- **Items from a dataset**:
□ □ □ □ □

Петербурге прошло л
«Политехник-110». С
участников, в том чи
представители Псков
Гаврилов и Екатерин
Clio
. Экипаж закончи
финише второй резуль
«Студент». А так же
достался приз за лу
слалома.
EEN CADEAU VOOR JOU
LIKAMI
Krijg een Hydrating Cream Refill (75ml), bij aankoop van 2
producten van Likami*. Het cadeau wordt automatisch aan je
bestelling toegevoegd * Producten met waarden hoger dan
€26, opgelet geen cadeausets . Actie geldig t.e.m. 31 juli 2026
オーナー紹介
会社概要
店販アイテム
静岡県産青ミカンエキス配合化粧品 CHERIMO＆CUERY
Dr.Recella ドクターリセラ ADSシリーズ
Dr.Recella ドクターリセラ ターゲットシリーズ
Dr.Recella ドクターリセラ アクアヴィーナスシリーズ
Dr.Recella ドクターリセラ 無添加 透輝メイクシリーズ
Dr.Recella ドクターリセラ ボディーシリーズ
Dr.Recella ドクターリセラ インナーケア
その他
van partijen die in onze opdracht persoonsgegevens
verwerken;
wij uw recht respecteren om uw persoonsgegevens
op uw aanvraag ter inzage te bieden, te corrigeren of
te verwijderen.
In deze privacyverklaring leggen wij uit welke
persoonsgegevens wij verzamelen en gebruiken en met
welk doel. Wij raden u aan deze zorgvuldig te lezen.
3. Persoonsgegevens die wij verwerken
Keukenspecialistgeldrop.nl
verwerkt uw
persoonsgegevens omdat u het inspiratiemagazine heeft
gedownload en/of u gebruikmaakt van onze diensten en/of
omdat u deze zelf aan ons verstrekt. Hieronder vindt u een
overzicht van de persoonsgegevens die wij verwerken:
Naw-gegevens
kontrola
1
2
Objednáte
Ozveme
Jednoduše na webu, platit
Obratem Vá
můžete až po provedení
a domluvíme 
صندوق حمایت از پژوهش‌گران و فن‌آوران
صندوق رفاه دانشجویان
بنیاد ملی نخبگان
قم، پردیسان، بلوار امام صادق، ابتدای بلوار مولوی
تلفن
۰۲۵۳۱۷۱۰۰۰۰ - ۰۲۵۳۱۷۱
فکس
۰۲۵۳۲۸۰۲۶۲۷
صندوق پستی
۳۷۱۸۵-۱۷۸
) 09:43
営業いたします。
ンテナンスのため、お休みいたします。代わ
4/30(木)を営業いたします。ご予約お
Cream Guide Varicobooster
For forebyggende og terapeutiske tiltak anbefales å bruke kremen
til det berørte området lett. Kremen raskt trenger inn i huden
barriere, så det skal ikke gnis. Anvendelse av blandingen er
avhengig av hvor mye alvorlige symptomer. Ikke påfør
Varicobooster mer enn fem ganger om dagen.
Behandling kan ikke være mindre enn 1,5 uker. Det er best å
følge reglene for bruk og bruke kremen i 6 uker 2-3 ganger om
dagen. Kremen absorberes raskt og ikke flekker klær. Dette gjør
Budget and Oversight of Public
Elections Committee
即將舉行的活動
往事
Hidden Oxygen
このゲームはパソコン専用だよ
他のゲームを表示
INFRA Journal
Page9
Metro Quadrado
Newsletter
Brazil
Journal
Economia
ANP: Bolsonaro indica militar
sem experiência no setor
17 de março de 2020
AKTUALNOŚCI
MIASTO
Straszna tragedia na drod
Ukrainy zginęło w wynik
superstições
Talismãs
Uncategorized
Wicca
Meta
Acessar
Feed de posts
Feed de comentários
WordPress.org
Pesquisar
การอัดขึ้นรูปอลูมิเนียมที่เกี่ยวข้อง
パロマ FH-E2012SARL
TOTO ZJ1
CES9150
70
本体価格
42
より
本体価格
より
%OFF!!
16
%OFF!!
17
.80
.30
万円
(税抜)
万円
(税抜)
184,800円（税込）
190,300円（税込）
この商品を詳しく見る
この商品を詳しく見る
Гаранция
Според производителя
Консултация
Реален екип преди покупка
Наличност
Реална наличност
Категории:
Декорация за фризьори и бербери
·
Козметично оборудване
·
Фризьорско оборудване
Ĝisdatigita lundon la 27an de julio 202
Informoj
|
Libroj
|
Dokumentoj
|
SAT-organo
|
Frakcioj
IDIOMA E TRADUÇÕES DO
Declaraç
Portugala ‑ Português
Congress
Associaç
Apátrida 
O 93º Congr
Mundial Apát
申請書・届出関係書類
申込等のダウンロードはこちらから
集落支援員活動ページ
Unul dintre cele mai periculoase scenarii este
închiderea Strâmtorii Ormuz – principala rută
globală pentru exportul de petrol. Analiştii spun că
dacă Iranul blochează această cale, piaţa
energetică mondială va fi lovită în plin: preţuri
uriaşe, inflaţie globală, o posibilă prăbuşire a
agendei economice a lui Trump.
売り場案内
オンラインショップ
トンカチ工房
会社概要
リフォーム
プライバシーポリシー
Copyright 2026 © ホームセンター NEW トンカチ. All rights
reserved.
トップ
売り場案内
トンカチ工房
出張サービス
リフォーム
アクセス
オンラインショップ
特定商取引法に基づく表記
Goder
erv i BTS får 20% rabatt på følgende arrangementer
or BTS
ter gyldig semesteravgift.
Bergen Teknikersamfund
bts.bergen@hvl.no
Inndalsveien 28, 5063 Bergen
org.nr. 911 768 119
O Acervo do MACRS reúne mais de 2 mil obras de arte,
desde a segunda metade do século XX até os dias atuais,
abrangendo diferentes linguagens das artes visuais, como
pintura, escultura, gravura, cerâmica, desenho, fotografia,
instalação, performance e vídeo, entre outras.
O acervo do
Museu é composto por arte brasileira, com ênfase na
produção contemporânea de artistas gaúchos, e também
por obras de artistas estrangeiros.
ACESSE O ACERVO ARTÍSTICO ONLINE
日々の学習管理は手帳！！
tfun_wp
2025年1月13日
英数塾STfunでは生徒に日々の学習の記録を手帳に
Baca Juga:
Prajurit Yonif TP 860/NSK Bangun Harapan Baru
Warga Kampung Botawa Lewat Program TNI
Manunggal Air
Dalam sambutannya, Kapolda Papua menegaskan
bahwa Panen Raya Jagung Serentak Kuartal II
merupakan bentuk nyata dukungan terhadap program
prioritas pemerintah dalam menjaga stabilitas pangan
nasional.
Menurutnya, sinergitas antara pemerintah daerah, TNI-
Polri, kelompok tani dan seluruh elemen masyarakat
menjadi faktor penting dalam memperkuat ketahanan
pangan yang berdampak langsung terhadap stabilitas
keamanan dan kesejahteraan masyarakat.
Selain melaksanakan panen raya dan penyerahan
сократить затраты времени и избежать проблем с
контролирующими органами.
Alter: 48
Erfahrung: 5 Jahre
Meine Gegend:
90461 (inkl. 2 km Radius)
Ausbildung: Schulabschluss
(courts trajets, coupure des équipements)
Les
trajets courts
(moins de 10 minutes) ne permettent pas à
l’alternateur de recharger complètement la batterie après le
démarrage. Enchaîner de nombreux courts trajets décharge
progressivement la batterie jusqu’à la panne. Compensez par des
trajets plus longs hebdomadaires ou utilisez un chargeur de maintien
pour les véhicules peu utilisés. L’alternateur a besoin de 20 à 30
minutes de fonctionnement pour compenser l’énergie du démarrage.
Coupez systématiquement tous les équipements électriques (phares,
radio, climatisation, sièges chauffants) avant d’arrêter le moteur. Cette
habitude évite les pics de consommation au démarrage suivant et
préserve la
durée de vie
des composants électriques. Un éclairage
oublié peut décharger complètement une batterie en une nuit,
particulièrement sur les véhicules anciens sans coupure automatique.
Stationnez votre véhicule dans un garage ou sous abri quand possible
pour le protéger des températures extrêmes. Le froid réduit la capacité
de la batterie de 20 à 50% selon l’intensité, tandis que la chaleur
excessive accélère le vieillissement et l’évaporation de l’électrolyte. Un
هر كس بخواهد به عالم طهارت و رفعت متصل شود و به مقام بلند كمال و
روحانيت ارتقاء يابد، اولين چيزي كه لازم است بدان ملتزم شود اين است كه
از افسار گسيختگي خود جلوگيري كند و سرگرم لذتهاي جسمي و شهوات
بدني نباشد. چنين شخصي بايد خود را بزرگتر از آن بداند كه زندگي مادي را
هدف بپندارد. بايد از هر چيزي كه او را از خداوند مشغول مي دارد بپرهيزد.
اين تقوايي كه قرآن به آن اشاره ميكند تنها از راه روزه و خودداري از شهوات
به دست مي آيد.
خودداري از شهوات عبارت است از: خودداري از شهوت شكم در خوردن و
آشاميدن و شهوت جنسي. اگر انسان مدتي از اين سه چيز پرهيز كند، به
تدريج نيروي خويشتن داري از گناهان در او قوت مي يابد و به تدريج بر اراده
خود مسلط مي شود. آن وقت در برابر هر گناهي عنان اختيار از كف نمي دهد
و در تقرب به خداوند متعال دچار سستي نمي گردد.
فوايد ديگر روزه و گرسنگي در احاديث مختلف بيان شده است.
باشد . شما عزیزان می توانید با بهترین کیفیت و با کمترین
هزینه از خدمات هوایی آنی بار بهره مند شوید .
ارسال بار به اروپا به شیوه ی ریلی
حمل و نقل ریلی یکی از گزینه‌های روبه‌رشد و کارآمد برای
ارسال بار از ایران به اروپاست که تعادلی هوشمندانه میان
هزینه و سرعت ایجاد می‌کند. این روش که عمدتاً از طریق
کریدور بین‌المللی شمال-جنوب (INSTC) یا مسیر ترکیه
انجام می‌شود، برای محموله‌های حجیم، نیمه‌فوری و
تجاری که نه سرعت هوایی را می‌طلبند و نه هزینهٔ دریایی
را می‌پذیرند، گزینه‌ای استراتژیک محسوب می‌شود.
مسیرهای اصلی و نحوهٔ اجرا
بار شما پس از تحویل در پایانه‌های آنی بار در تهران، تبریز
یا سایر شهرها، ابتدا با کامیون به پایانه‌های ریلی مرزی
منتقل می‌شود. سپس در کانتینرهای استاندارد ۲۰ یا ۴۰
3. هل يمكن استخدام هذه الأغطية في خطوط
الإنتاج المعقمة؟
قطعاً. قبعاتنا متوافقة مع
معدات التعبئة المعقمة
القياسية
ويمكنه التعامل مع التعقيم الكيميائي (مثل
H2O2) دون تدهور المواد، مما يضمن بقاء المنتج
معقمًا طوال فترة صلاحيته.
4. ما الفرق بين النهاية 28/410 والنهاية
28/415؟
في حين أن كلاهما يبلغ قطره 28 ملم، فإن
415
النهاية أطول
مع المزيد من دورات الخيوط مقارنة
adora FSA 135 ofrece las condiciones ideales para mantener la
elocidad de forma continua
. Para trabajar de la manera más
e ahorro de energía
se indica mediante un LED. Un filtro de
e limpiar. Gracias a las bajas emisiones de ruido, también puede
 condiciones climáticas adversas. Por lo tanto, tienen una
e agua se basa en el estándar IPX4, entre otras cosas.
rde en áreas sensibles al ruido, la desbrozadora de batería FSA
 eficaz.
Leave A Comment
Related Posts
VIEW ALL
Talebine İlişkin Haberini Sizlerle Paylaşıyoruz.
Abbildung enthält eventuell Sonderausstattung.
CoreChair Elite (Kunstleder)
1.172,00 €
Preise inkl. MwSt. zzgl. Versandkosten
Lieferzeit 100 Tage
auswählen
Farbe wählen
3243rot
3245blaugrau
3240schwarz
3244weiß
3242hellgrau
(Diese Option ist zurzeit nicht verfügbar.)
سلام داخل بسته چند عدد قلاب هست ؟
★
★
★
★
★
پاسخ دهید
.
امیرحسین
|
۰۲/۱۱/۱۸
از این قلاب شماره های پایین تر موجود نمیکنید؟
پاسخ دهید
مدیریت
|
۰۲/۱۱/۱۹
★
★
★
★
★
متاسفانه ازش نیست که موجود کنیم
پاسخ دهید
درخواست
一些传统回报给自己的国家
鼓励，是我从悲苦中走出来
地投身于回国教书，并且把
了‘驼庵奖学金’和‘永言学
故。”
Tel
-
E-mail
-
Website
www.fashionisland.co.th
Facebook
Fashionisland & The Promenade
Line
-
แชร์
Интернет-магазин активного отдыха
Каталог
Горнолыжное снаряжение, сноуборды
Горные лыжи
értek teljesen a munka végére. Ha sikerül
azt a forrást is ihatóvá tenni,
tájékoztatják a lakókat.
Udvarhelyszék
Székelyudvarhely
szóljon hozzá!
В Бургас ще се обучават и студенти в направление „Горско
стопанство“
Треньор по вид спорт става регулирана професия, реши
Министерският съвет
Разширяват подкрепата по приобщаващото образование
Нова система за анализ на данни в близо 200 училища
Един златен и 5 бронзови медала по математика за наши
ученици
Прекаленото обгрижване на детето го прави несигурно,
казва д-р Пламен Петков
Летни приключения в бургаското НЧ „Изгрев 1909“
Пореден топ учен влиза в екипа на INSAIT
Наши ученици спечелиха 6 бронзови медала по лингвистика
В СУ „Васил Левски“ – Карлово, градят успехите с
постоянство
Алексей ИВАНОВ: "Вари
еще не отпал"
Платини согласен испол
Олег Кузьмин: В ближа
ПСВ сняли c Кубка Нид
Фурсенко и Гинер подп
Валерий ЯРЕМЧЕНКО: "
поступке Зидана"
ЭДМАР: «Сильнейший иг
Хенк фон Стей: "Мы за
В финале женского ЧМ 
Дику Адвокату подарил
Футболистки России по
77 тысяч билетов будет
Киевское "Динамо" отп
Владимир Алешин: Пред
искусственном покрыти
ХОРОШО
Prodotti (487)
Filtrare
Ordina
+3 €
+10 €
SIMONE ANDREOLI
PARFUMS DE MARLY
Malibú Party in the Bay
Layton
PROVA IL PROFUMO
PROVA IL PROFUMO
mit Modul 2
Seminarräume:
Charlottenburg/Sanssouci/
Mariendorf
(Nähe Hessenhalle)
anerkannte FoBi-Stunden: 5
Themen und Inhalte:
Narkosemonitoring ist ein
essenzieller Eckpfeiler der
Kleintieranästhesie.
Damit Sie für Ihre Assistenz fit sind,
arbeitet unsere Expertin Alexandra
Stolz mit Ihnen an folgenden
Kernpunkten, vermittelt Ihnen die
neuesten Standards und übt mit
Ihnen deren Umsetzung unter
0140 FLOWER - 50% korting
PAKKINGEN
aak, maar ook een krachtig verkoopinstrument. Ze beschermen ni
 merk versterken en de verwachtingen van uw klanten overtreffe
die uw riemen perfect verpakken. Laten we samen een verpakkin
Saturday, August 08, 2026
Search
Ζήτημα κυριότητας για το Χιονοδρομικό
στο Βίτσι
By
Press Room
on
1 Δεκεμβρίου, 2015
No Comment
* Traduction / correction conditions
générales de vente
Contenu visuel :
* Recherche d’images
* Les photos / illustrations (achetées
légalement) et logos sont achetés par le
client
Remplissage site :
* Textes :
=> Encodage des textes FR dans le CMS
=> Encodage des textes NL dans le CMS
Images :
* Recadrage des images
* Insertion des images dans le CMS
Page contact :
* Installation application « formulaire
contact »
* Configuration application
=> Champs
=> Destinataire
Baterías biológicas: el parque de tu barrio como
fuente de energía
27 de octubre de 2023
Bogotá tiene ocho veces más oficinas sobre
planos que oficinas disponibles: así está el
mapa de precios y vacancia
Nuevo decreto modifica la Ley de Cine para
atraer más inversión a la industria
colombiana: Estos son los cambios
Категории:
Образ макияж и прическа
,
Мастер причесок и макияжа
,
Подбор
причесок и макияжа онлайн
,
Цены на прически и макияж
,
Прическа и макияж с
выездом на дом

□ □ □ □ □

- **REQUIRED ACTION**:
Out of the entries, pull every line that mentions "obras".

- **ANSWER FOR THIS EXERCISE**:
O Acervo do MACRS reúne mais de 2 mil obras de arte,
por obras de artistas estrangeiros.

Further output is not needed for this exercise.